SVP: “Kimlik tespiti için gerekiyorsa değerlendirilmeli”
Sağ popülist İsviçre Halk Partisi (SVP) ise konuya farklı yaklaştı. Parti temsilcisi Thomas Matter, “kimliğini gizleyerek sistemden faydalanan kişilere” karşı sert önlemler alınması gerektiğini savundu:
“Eğer sahte beyanı ve sistemi sömürüyü engellemek için başka yol kalmadıysa, bu yöntemler tartışılabilir.
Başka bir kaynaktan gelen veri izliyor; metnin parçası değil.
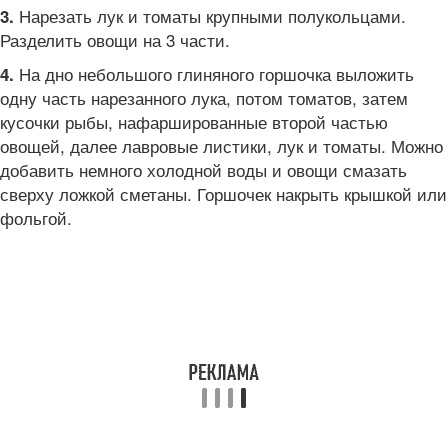
Нарезать лук и томаты крупными полукольцами.
3.
Разделить овощи на 3 части.
На дно небольшого глиняного горшочка выложить
4.
одну часть нарезанного лука, потом томатов, затем
кусочки рыбы, нафаршированные второй частью
овощей, далее лавровые листики, лук и томаты. Можно
добавить немного холодной воды и овощи смазать
сверху ложкой сметаны. Горшочек накрыть крышкой или
фольгой.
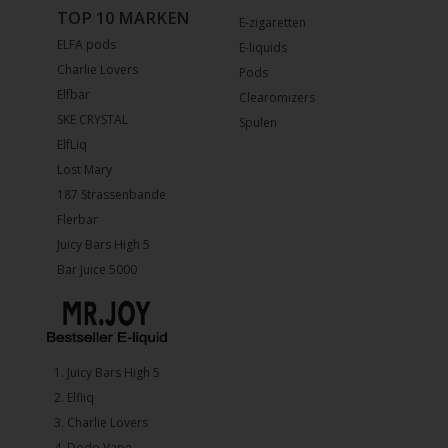
TOP 10 MARKEN
E-zigaretten
ELFA pods
E-liquids
Charlie Lovers
Pods
Elfbar
Clearomizers
SKE CRYSTAL
Spulen
ElfLiq
Lost Mary
187 Strassenbande
Flerbar
Juicy Bars High 5
Bar Juice 5000
1.⁠ ⁠Juicy Bars High 5
2.⁠ ⁠⁠Elfliq
3.⁠ ⁠⁠Charlie Lovers
4.⁠ ⁠⁠Dodo Vape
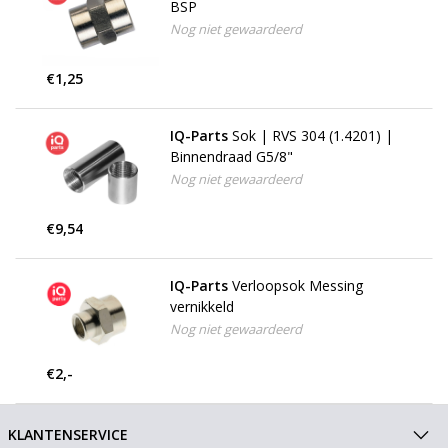
BSP
Nog niet gewaardeerd
€1,25
IQ-Parts
Sok | RVS 304 (1.4201) |
Binnendraad G5/8"
Nog niet gewaardeerd
€9,54
IQ-Parts
Verloopsok Messing
vernikkeld
Nog niet gewaardeerd
€2,-
KLANTENSERVICE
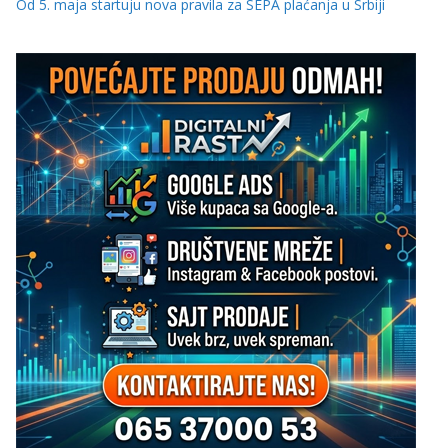
Od 5. maja startuju nova pravila za SEPA plaćanja u Srbiji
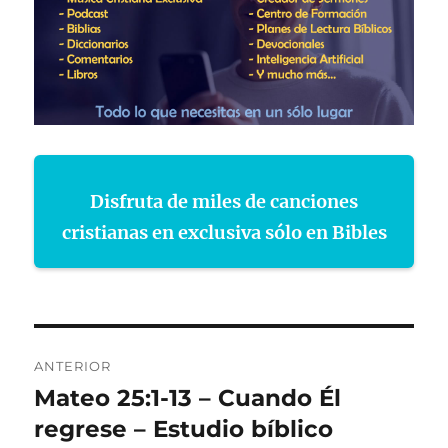
Disfruta de miles de canciones
cristianas en exclusiva sólo en Bibles
Navegación
ANTERIOR
de
Mateo 25:1-13 – Cuando Él
Entrada
anterior:
regrese – Estudio bíblico
entradas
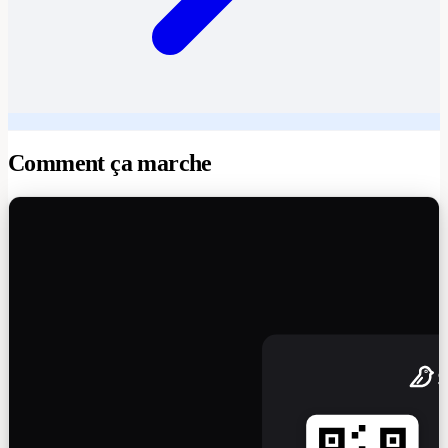
Comment ça marche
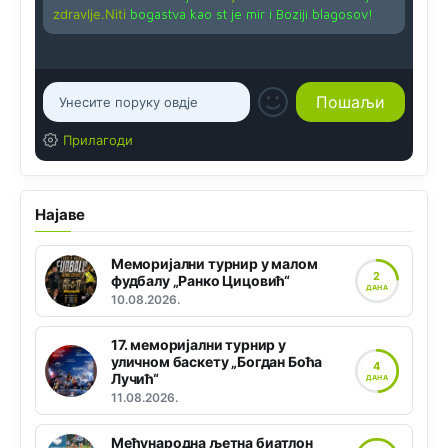
zdravlje.Niti
bogastva kao st je mir i Boziji blagosov!
Прилагоди
Најаве
Меморијални турнир у малом
2
фудбалу „Ранко Цицовић“
ДАНА
10.08.2026.
17. меморијални турнир у
уличном баскету „Богдан Боћа
4
Лучић“
ДАНА
11.08.2026.
Међународна љетна биатлон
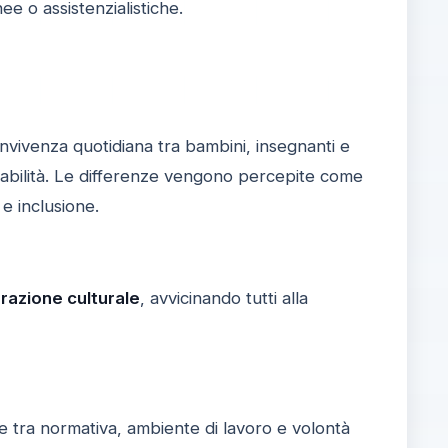
ee o assistenzialistiche.
onvivenza quotidiana tra bambini, insegnanti e
isabilità. Le differenze vengono percepite come
e inclusione.
razione culturale
, avvicinando tutti alla
e tra normativa, ambiente di lavoro e volontà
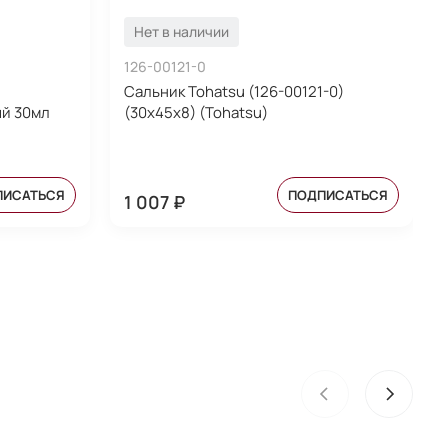
Нет в наличии
126-00121-0
Сальник Tohatsu (126-00121-0)
й 30мл
(30x45x8) (Tohatsu)
ПИСАТЬСЯ
ПОДПИСАТЬСЯ
1 007 ₽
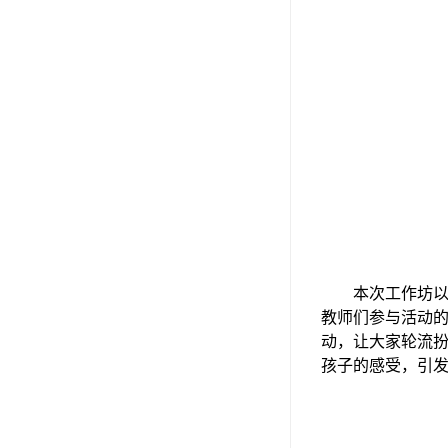
本次工作坊
教师们参与活动
动，让大家轮流
孩子的感受，引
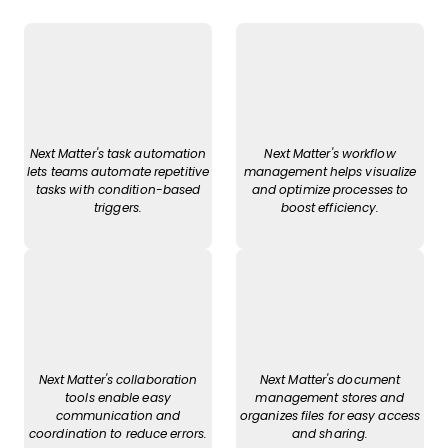
Next Matter's task automation
Next Matter's workflow
lets teams automate repetitive
management helps visualize
tasks with condition-based
and optimize processes to
triggers.
boost efficiency.
Next Matter's collaboration
Next Matter's document
tools enable easy
management stores and
communication and
organizes files for easy access
coordination to reduce errors.
and sharing.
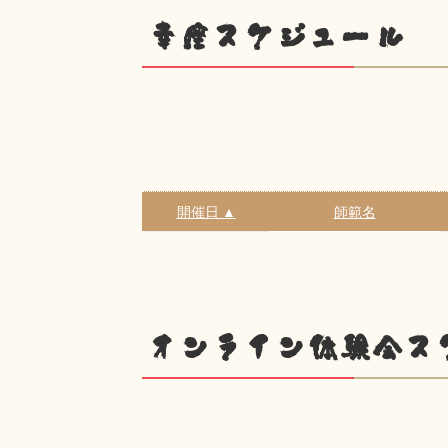
幸座スケジュール
開催日 ▲
師範名
オンライン体験会ス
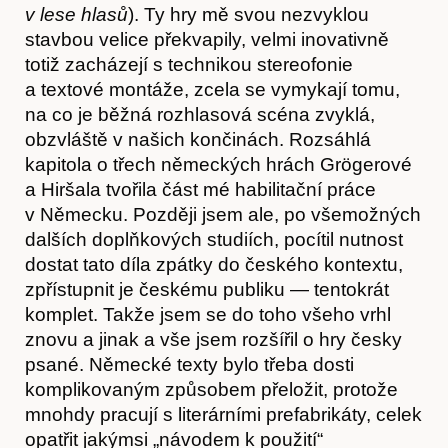
v lese hlasů
). Ty hry mě svou nezvyklou
stavbou velice překvapily, velmi inovativně
totiž zacházejí s technikou stereofonie
a textové montáže, zcela se vymykají tomu,
na co je běžná rozhlasová scéna zvyklá,
obzvláště v našich končinách. Rozsáhlá
kapitola o třech německých hrách Grögerové
a Hiršala tvořila část mé habilitační práce
v Německu. Později jsem ale, po všemožných
dalších doplňkových studiích, pocítil nutnost
dostat tato díla zpátky do českého kontextu,
zpřístupnit je českému publiku — tentokrát
komplet. Takže jsem se do toho všeho vrhl
znovu a jinak a vše jsem rozšířil o hry česky
psané. Německé texty bylo třeba dosti
Hostcast
komplikovaným způsobem přeložit, protože
mnohdy pracují s literárními prefabrikáty, celek
opatřit jakýmsi „návodem k použití“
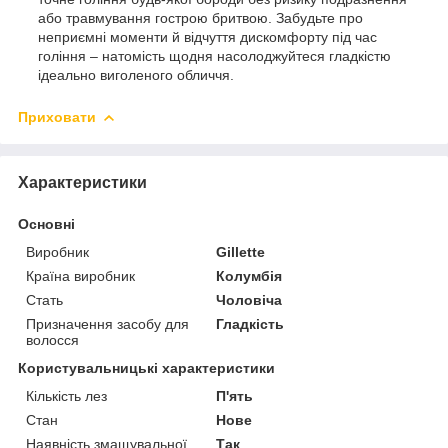
або травмування гострою бритвою. Забудьте про
неприємні моменти й відчуття дискомфорту під час
гоління – натомість щодня насолоджуйтеся гладкістю
ідеально виголеного обличчя.
Приховати
Характеристики
Основні
Виробник
Gillette
Країна виробник
Колумбія
Стать
Чоловіча
Призначення засобу для
Гладкість
волосся
Користувальницькі характеристики
Кількість лез
П'ять
Стан
Нове
Наявність змащувальної
Так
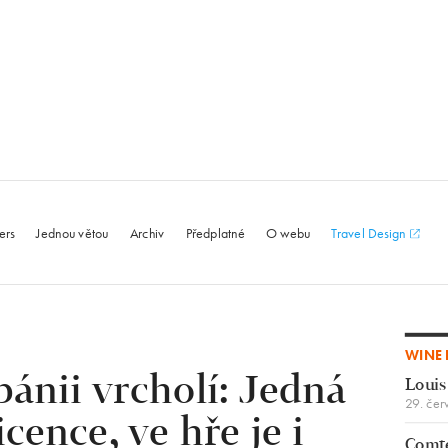
le.com
ers
Jednou větou
Archiv
Předplatné
O webu
Travel Design
WINE 
bánii vrcholí: Jedná
Louis
29. čer
icence, ve hře je i
Comte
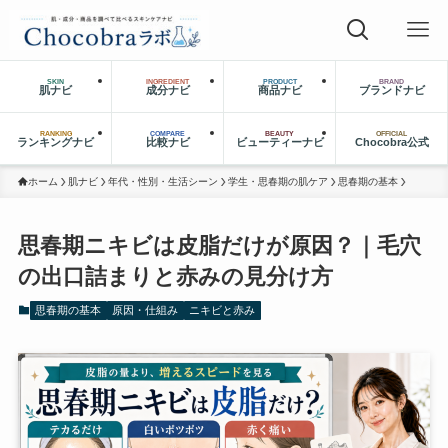
SKIN
INGREDIENT
PRODUCT
BRAND
肌ナビ
成分ナビ
商品ナビ
ブランドナビ
RANKING
COMPARE
BEAUTY
OFFICIAL
ランキングナビ
比較ナビ
ビューティーナビ
Chocobra公式
ホーム
肌ナビ
年代・性別・生活シーン
学生・思春期の肌ケア
思春期の基本
思春期ニキビは皮脂だけが原因？｜毛穴
の出口詰まりと赤みの見分け方
思春期の基本
原因・仕組み
ニキビと赤み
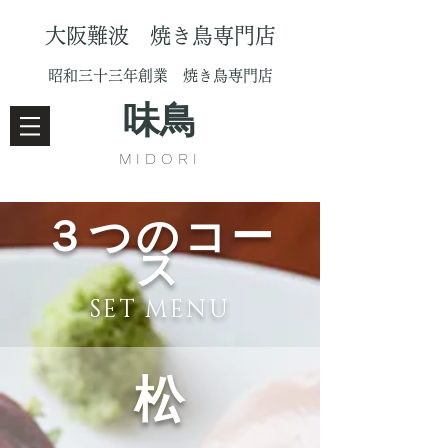
大阪難波 焼き鳥専門店
昭和三十三年創業 焼き鳥専門店
味鳥
MIDORI
３つのコー
ス
​SET MENU
松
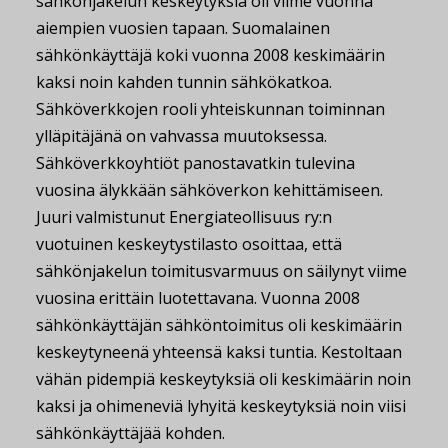
sähkönjakelun keskeytyksiä oli viime vuonna
aiempien vuosien tapaan. Suomalainen
sähkönkäyttäjä koki vuonna 2008 keskimäärin
kaksi noin kahden tunnin sähkökatkoa.
Sähköverkkojen rooli yhteiskunnan toiminnan
ylläpitäjänä on vahvassa muutoksessa.
Sähköverkkoyhtiöt panostavatkin tulevina
vuosina älykkään sähköverkon kehittämiseen.
Juuri valmistunut Energiateollisuus ry:n
vuotuinen keskeytystilasto osoittaa, että
sähkönjakelun toimitusvarmuus on säilynyt viime
vuosina erittäin luotettavana. Vuonna 2008
sähkönkäyttäjän sähköntoimitus oli keskimäärin
keskeytyneenä yhteensä kaksi tuntia. Kestoltaan
vähän pidempiä keskeytyksiä oli keskimäärin noin
kaksi ja ohimeneviä lyhyitä keskeytyksiä noin viisi
sähkönkäyttäjää kohden.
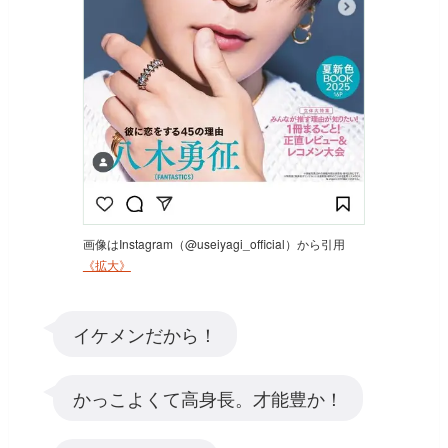
画像はInstagram（@useiyagi_official）から引用
《拡大》
イケメンだから！
かっこよくて高身長。才能豊か！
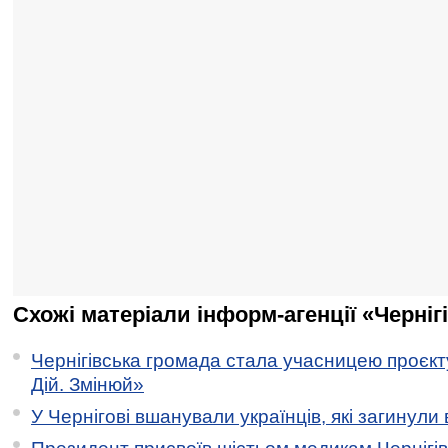
Схожі матеріали інформ-агенції «Черніг
Чернігівська громада стала учасницею проєкту 
Дій. Змінюй»
У Чернігові вшанували українців, які загинули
Vatandaşın sırtından geçinenlerle mücadele etmek zorundayız.”
Bu yaklaşım, sığınmacıların tümünü potansiyel suçlu olarak gören güvenlikçi politikaların bir yansıması olarak değerlendiriliyor.
İnsan Hakları Kuruluşları: “Asgari sağlık hakkı bile yok sayılıyor”
İsviçre Mülteci Yardım Kuruluşu (SFH) ve çeşitli insan hakları kuruluşları, uygulamaların tıbbi etiğe ve insan haklarına açıkça aykırı olduğunu vurguladı. “Ağrısız ve onurlu bir yaşam hakkı”nın sığınmacılar için de geçerli olduğu hatırlatıldı.
Diş çekimi gibi geri dönüşü olmayan işlemlerin, ekonomik gerekçelerle veya belge üretme amaçlı yapılması, hem etik hem de hukuki açıdan ciddi bir ihlali temsil ediyor.
Federal Göç Sekreterliği (SEM) ve kantonlar arasında sorumluluk atışı
Kamuoyundaki tepkilerin ardından SEM, bazı uygulamaların kanton düzeyinde belirlendiğini, federal hükümetin doğrudan müdahil olmadığını ileri sürdü. Ancak artan eleştirilerle birlikte, uygulamaların federal düzeyde yeniden ele alınması ve standart bir etik çerçeve oluşturulması yönünde talepler yükseliyor.
Sağlık sistemi göçmene hizmet etmiyor, onu yönetiyor mu?
Barınma, sağlık ve yaşam hakkı gibi temel haklar sığınmacılar için giderek daha kırılgan hale gelirken, bu örnek İsviçre’nin göçmen politikasında hangi çizgide durduğunu gözler önüne seriyor.
İsviçre gibi zengin ve kaynakları güçlü bir ülkede, asgari sağlık hizmetinin bile “maliyet hesabı” bahanesiyle geri plana atılması, yalnızca etik bir sorun değil, aynı zamanda siyasi bir tercihtir.